L’on y relève en effet que les originaires des régions ATTIE (Mê), GUERE (Cavally), ABBEY (Agnéby-tiassa), ABRON (Gontougo) avec des taux supérieurs à 60% affirment vivre mal ou très mal.

 

 

Au-delà de l’aspect psychologique lié au sentiment d’appartenance au régime, au sens où certaines populations estiment être mieux représentées, les investissements directs dans ces régions sont –ils différemment perçus ?

Loin d’être un paradoxe, cet état de fait est tout sauf une coïncidence si l’on  se réfère au tableau indicateur des affectations régionales des 7455 milliards d’investissement projetés du candidat Alassane OUATTARA qui laissent apparaître une catégorisation des régions.

Bien qu’il soit difficile d’évaluer qualitativement un indicateur quantitatif, il convient de relever que l’investissement par tête d’habitant reste un indicateur des politiques de développement de nos régions car, tout en permettant de mieux cerner les efforts entrepris par le régime, il donne un meilleur aperçu de l’impact des investissements sur les populations.

 

 

Les investissements par tête d’habitant  montrent une corrélation entre niveau d’investissements et satisfaction des populations.

Dans les régions du Bafing et du Worodougou où seulement 17% et 21% des populations estiment vivre mal, l’investissement par tête d’habitant représente respectivement 846 777 Fcfa et 710 000 Fcfa.

A contrario, le Guémon et la Mê où l’investissement par habitant est faible, les insatisfactions sont plus fortes, de l’ordre de 70%.

Si le Kabadougou et le Gontougo ont sensiblement le même niveau d’investissements, leurs répercussions sur les populations sont disproportionnées : de 1 500 000 Fcfa pour l’Odienneka contre 430 000 Fcfa pour le Bondoukoi.

 Nonobstant que le type d’investissements, leur planification et leur taux d’exécution apporteraient une meilleure appréciation de l’intérêt du régime à ces régions, il est utile de s’interroger sur la persistance de la discrimination régionale lors des récentes visites d’Etat du président de la république.

Dans l’Agneby-Tiassa (le 05 Mai),  après une dotation de 30 milliards FCFA, dont 5 milliards FCFA pour le seul département d’Agboville, le chef de l’Etat promet 15 milliards d’ici la fin 2015 dont 5 pour Agboville.

Dans la Mê (le 08 Mai), en plus des 30 milliards déjà engagés de 2012 à 2015, Ouattara promet 70 dès cette année ce qui porterait à 100 milliards d’investissements réalisés en 2020.

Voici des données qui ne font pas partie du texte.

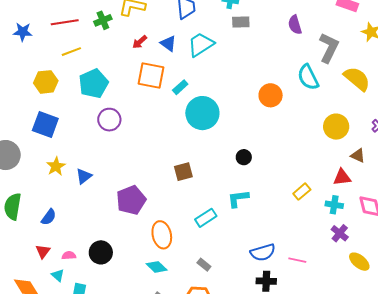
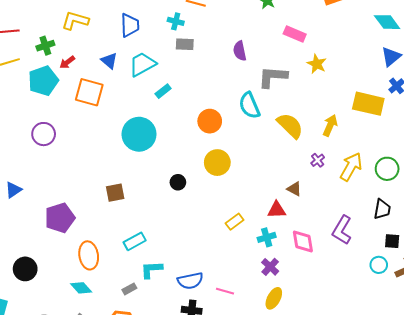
green cross: (103, 20) -> (45, 46), moved
red arrow: (140, 42) -> (67, 62), moved
gray L-shape: (329, 48) -> (273, 77), turned -116
yellow semicircle: (357, 79) -> (290, 126), moved
cyan pentagon: (94, 84) -> (43, 81), moved
cyan rectangle: (180, 87) -> (163, 91), moved
yellow circle: (336, 127) -> (217, 163), moved
cyan L-shape: (238, 199) -> (151, 270), moved
cyan cross: (334, 205) -> (267, 237), turned -30
yellow ellipse: (359, 262) -> (274, 298), moved, turned 75
gray rectangle: (204, 265) -> (129, 289), turned -72

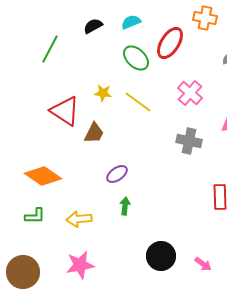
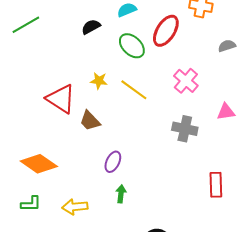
black semicircle: (93, 26) -> (91, 27), moved
green line: (50, 49) -> (26, 25), moved, turned 32
brown trapezoid: (94, 133) -> (90, 121), turned 110
purple ellipse: (117, 174) -> (113, 162), turned -30

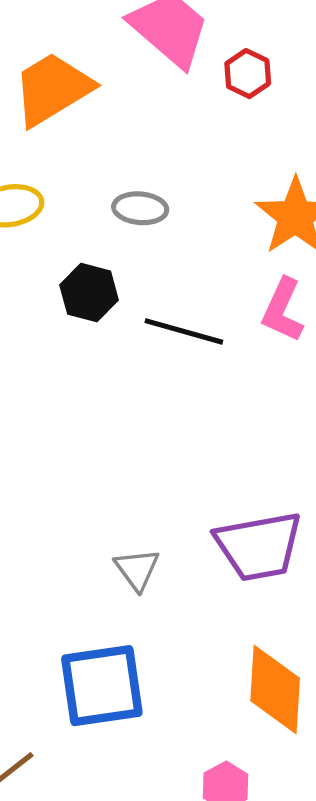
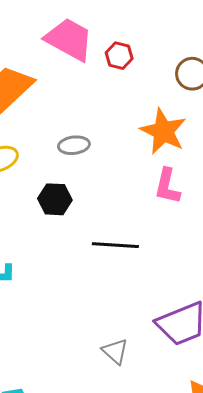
black line: (184, 331) -> (115, 245), moved

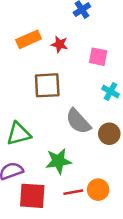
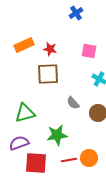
orange rectangle: (29, 39) -> (24, 45), moved
red star: (60, 44) -> (50, 49), moved
gray semicircle: (78, 121) -> (73, 103), size x0.6

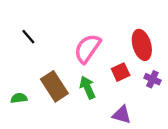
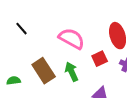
pink semicircle: (87, 48) -> (72, 39), turned 84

La palme revient au Kabadougou où après 73 milliards de F CFA déjà investis dans de vastes chantiers de réhabilitation et de reconstruction dans les domaines des infrastructures, de l’eau potable, de l’électricité, de l’éducation, etc., on annonce pour les prochains jours, une enveloppe supplémentaire de 123 milliards de F CFA.

Cette tendance à mieux se pencher sur les préoccupations des populations du Nord favorables à Ouattara se confirme également par les attentions sélectives de Madame Dominique Ouattara qui, en marge des visites d’Etat, octroie des dons aux populations (équipements ou numéraires).

Ainsi,  l’Agneby-tiassa et le Kabadougou ont reçu respectivement 650 millions ( Tiassalé 400, Agboville 250) et 700 millions  ( Denguélé 400, Samatiguila  Kaniasso 200, Minignan 100) ; par habitant, la région du Nord est de loin plus favorisée avec 3620 Fcfa/hbt contre 1071 Fcfa.

Les tentatives de rattrapage à travers les dotations supplémentaires en lieu et place de correction perpétuent le déséquilibre.

En fait ce développement à double vitesse pourrait accroître la fracture sociale au regard de l’insuffisance des investissements projetés dans le Guémon, région sinistrée à tout point de vue.

 Faut-il faire payer à certaines populations leur appartenance politique ? En tout état de cause, l’enquête d’Afro-baromètre est révélateur du mal vivre d’une bonne partie de la population.

C’est à juste raison que 45% des ivoiriens pensent que le gouvernement devrait s’attaquer aux problèmes économiques et seulement 15% aux infrastructures et ponts. Les problèmes existentiels, ceux relatifs au quotidien, restent plus importants et confortent l’adage qui dit « Est ce que c’est pont on mange ? »

C’est le lieu d’appeler à une meilleure prise en compte des besoins des populations pour une politique hardie de développement de nos régions.